Specify a user to run the Snowpipe Stream. To learn how to create a user, see the Snowflake documentation.

Type: string

role

The role of the user specified in the user field. The user’s role must have the required privileges to call the Snowpipe Streaming APIs. For more information about user roles, see the Snowflake documentation.

Type: string

# Examples

role: ACCOUNTADMIN
yml

database

The Snowflake database you want to write data to.

Type: string

# Examples

database: MY_DATABASE
yml

schema

The schema of the Snowflake database you want to write data to.

Type: string

# Examples

schema: PUBLIC
yml

table

The Snowflake table you want to write data to. This field supports interpolation functions.

Type: string

# Examples

table: MY_TABLE
yml

private_key

The PEM-encoded private RSA key to use for authentication with Snowflake. You must specify a value for this field or the private_key_file field.

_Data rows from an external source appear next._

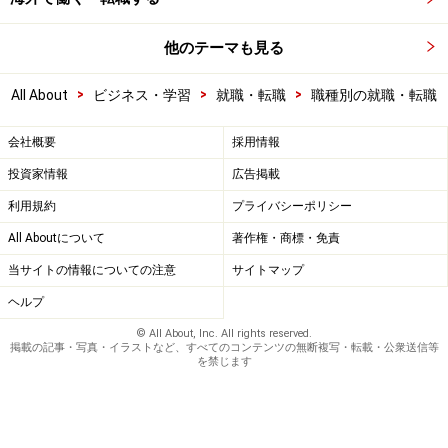
他のテーマも見る
>
>
>
All About
ビジネス・学習
就職・転職
職種別の就職・転職
会社概要
採用情報
投資家情報
広告掲載
利用規約
プライバシーポリシー
All Aboutについて
著作権・商標・免責
当サイトの情報についての注意
サイトマップ
ヘルプ
© All About, Inc. All rights reserved.
掲載の記事・写真・イラストなど、すべてのコンテンツの無断複写・転載・公衆送信等
を禁じます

This field contains sensitive information that usually shouldn’t be added to a configuration directly. For more information, see Manage Secrets before adding it to your configuration.

Type: string

private_key_file

A .p8, PEM-encoded file to load the private RSA key from. You must specify a value for this field or the private_key field.

Type: string

private_key_pass

If the RSA key is encrypted, specify the RSA key passphrase.

This field contains sensitive information that usually shouldn’t be added to a configuration directly. For more information, see Manage Secrets before adding it to your configuration.

Type: string

mapping

The Bloblang mapping to execute on each message.

Type: string

init_statement

Optional SQL statements to execute immediately after this output connects to Snowflake for the first time. This is a useful way to initialize tables before processing data.

Make sure your SQL statements are idempotent, so they do not cause issues when run multiple times after service restarts.

Type: string

# Examples

init_statement: |2
  CREATE TABLE IF NOT EXISTS mytable (amount NUMBER);

init_statement: |2
  ALTER TABLE t1 ALTER COLUMN c1 DROP NOT NULL;
  ALTER TABLE t1 ADD COLUMN a2 NUMBER;
yml

schema_evolution

Options to control schema updates when messages are written to the Snowflake table.

Type: object

schema_evolution.enabled

Whether schema evolution is enabled. When set to true, the Snowflake table is automatically created based on the schema of the first message written to it, if the table does not already exist. As new fields are added to subsequent messages in the pipeline, existing columns are created in the Snowflake table. Any required columns are marked as nullable if new messages do not include data for them.

Type: bool

schema_evolution.processors

A series of processors to execute when new columns are added to the Snowflake table. You can use these processors to:

  • Run side effects when the schema evolves.

  • Enrich the message with additional information to guide the schema changes.

For example, a processor could read the schema from the schema registry that a message was produced with and use that schema to determine the data type of the new column in Snowflake.

The input to these processors is an object with the value and name of the new column, the original message, and details of the Snowflake table the output writes to.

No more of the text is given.